Sinistra tiepida per Tony, ma c’è Veltroni
Roma. Con un editoriale pubblicato martedì mattina, Il Foglio ha suggerito al Presidente del Consiglio Silvio Berlusconi di sostenere la candidatura di Tony Blair alla nuova carica di presidente permanente del Consiglio europeo, prevista dal Trattato di Lisbona. Ieri, con un breve intervento in prima pagina, il premier ha confermato il sostegno del governo italiano alla candidatura e si è saputo che ha telefonato al presidente della Commissione europea José Barroso per caldeggiare la nomina dell’ex premier britannico. Anche il ministro degli Esteri Franco Frattini, tiepido su Blair fino a qualche giorno fa, ha assicurato il suo appoggio all’iniziativa.

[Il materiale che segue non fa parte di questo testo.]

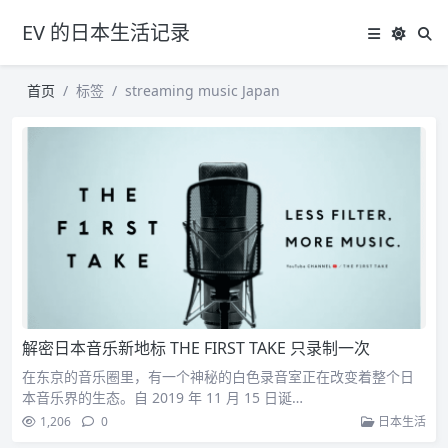
EV 的日本生活记录
首页
标签
streaming music Japan
解密日本音乐新地标 THE FIRST TAKE 只录制一次
在东京的音乐圈里，有一个神秘的白色录音室正在改变着整个日
本音乐界的生态。自 2019 年 11 月 15 日诞…
1,206
0
日本生活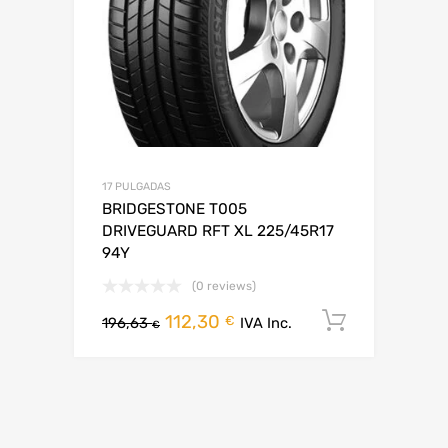
17 PULGADAS
BRIDGESTONE T005
DRIVEGUARD RFT XL 225/45R17
94Y
(0 reviews)
112,30
Añadir al
€
196,63
IVA Inc.
€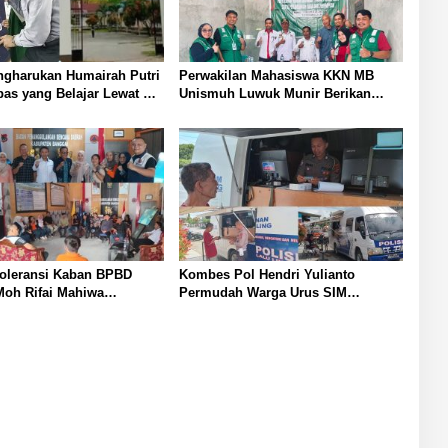
ngharukan Humairah Putri
Perwakilan Mahasiswa KKN MB
as yang Belajar Lewat HP
Unismuh Luwuk Munir Berikan
raih Juara II Pidato
Penyuluhan Hukum di Desa Lontos
ggris
Tingkatkan Kesadaran Hukum
Masyarakat
Toleransi Kaban BPBD
Kombes Pol Hendri Yulianto
Moh Rifai Mahiwa
Permudah Warga Urus SIM
Disiplin ASN Bentuk Pos
Satlantas Polresta Banggai
urat dan Gaungkan Zero
Hadirkan Layanan SIM Keliling di
Toili dan Batui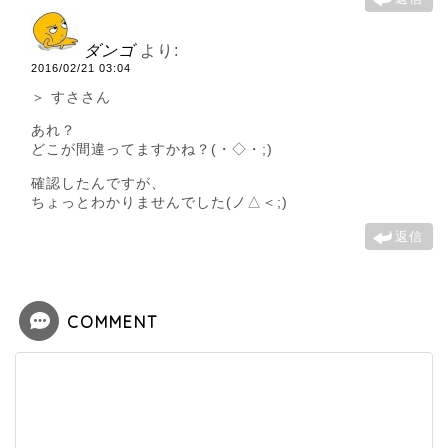
ダンゴ
より:
2016/02/21 03:04
＞ すささん
あれ？
どこが間違ってますかね？(・◇・;)
確認したんですが、
ちょっとわかりませんでした(ノ△＜;)
返信
COMMENT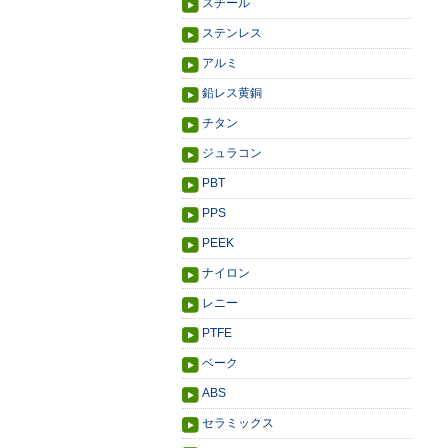
スチール
ステンレス
アルミ
鉛レス黄銅
チタン
ジュラコン
PBT
PPS
PEEK
ナイロン
レニー
PTFE
ベーク
ABS
セラミックス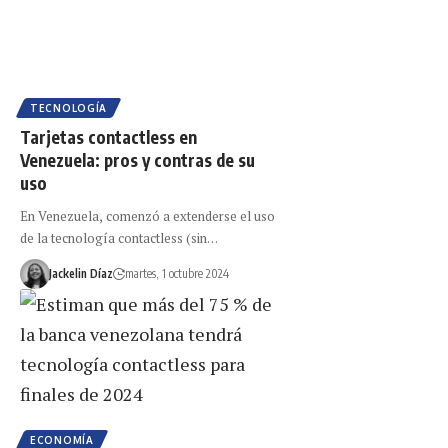
TECNOLOGÍA
Tarjetas contactless en
Venezuela: pros y contras de su
uso
En Venezuela, comenzó a extenderse el uso
de la tecnología contactless (sin…
Jackelin Díaz
martes, 1 octubre 2024
ECONOMÍA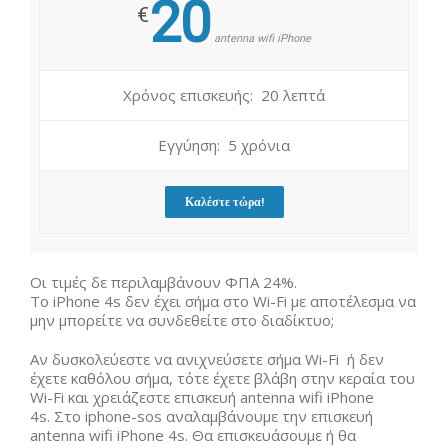
20
€
antenna wifi iPhone
Χρόνος επισκευής: 20 λεπτά
Εγγύηση: 5 χρόνια
Καλέστε τώρα!
Οι τιμές δε περιλαμβάνουν ΦΠΑ 24%.
Το iPhone 4s δεν έχει σήμα στο Wi-Fi με αποτέλεσμα να
μην μπορείτε να συνδεθείτε στο διαδίκτυο;
Αν δυσκολεύεστε να ανιχνεύσετε σήμα Wi-Fi ή δεν
έχετε καθόλου σήμα, τότε έχετε βλάβη στην κεραία του
Wi-Fi και χρειάζεστε επισκευή antenna wifi iPhone
4s. Στο iphone-sos αναλαμβάνουμε την επισκευή
antenna wifi iPhone 4s. Θα επισκευάσουμε ή θα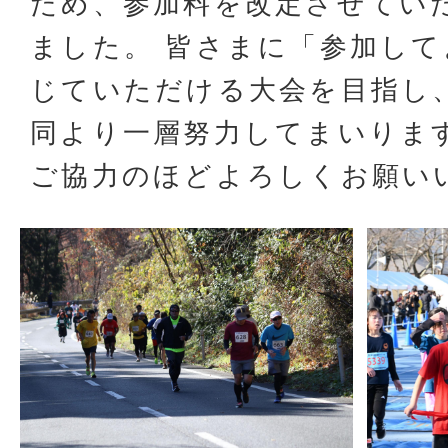
ため、参加料を改定させてい
ました。 皆さまに「参加し
じていただける大会を目指し
同より一層努力してまいりま
ご協力のほどよろしくお願い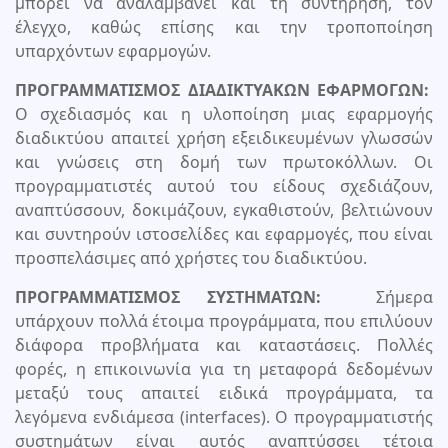
μπορεί να αναλαμβάνει και τη συντήρηση, τον
έλεγχο, καθώς επίσης και την τροποποίηση
υπαρχόντων εφαρμογών.
ΠΡΟΓΡΑΜΜΑΤΙΣΜΟΣ ΔΙΑΔΙΚΤΥΑΚΩΝ ΕΦΑΡΜΟΓΩΝ:
O σχεδιασμός και η υλοποίηση μιας εφαρμογής
διαδικτύου απαιτεί χρήση εξειδικευμένων γλωσσών
και γνώσεις στη δομή των πρωτοκόλλων. Οι
προγραμματιστές αυτού του είδους σχεδιάζουν,
αναπτύσσουν, δοκιμάζουν, εγκαθιστούν, βελτιώνουν
και συντηρούν ιστοσελίδες και εφαρμογές, που είναι
προσπελάσιμες από χρήστες του διαδικτύου.
ΠΡΟΓΡΑΜΜΑΤΙΣΜΟΣ ΣΥΣΤΗΜΑΤΩΝ:
Σήμερα
υπάρχουν πολλά έτοιμα προγράμματα, που επιλύουν
διάφορα προβλήματα και καταστάσεις. Πολλές
φορές, η επικοινωνία για τη μεταφορά δεδομένων
μεταξύ τους απαιτεί ειδικά προγράμματα, τα
λεγόμενα ενδιάμεσα (interfaces). Ο προγραμματιστής
συστημάτων είναι αυτός αναπτύσσει τέτοια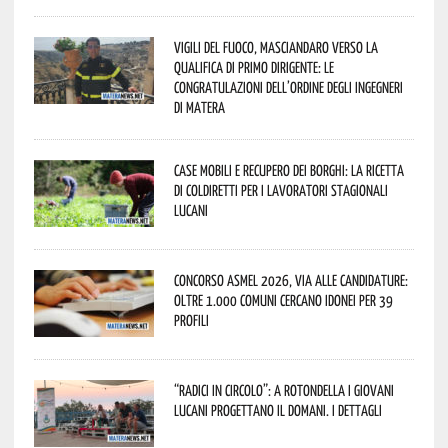
Vigili del Fuoco, Masciandaro verso la
qualifica di Primo Dirigente: le
congratulazioni dell’Ordine degli Ingegneri
di Matera
Case mobili e recupero dei borghi: la ricetta
di Coldiretti per i lavoratori stagionali
lucani
Concorso Asmel 2026, via alle candidature:
oltre 1.000 Comuni cercano idonei per 39
profili
“Radici in Circolo”: a Rotondella i giovani
lucani progettano il domani. I dettagli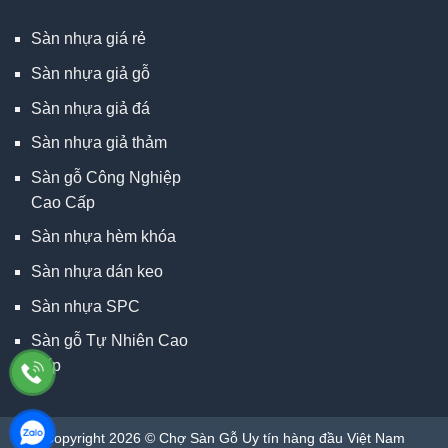
Sàn nhựa giá rẻ
Sàn nhựa giả gỗ
Sàn nhựa giả đá
Sàn nhựa giả thảm
Sàn gỗ Công Nghiệp
Cao Cấp
Sàn nhựa hèm khóa
Sàn nhựa dán keo
Sàn nhựa SPC
Sàn gỗ Tự Nhiên Cao
Cấp
Copyright 2026 © Chợ Sàn Gỗ Uy tín hàng đầu Việt Nam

Il Foglio ha chiesto alle massime personalità del centrosinistra italiano di aderire a un breve testo (che leggete qui sopra) di sostegno della candidatura dell’ex leader e stratega della sinistra e dell’Ulivo mondiale. L’ex segretario del Partito democratico Walter Veltroni ha aderito, mentre il suo successore Dario Franceschini ha detto esplicitamente di “no”. Nessuna risposta dall’altro candidato alla segreteria del Pd, Pierluigi Bersani. In altre faccende affaccendati Enrico Letta, in Calabria, e Francesco Rutelli, al Copasir. Piero Fassino, responsabile Esteri del Partito democratico in missione proprio a Bruxelles, ha preferito non firmare perché la “questione è delicata”, ma anche perché il Pd non ha ancora deciso che posizione prendere. Altri esponenti di primissimo piano del centrosinistra hanno declinato l’invito, chiedendo la cortesia di non essere citati. Hanno detto di “sì” a Blair presidente l’ex presidente della Camera Luciano Violante e l’ex sottosegretario agli Esteri, il rutelliano Gianni Vernetti, così come il direttore di Europa, quotidiano d’area Pd, Stefano Menichini, e il direttore del centro studi montezemoliano Italia Futura, Andrea Romano.
L’appello
Tony Blair è un uomo politico dotato di leadership culturale, di spirito innovativo e di capacità di condurre grandi battaglie ideali, etiche e morali. Da premier britannico ha rinnovato la sinistra mondiale ed è diventato un modello per la destra più moderna. Blair oggi è il candidato ideale per l’incarico di presidente del Consiglio europeo, previsto dal Trattato di Lisbona. Il presidente sarà la faccia dell’Europa e rappresenterà l’Unione nelle relazioni internazionali. Serve una figura di grande caratura internazionale, capace di scaldare i cuori e di essere rispettata dentro e fuori dai confini europei. Tony Blair for president.
Walter Veltroni, deputato Pd, Gianni Vernetti, deputato Pd; Luciano Violante, deputato Pd; Stefano Menichini, direttore di Europa; Andrea Romano, direttore di Italia Futura.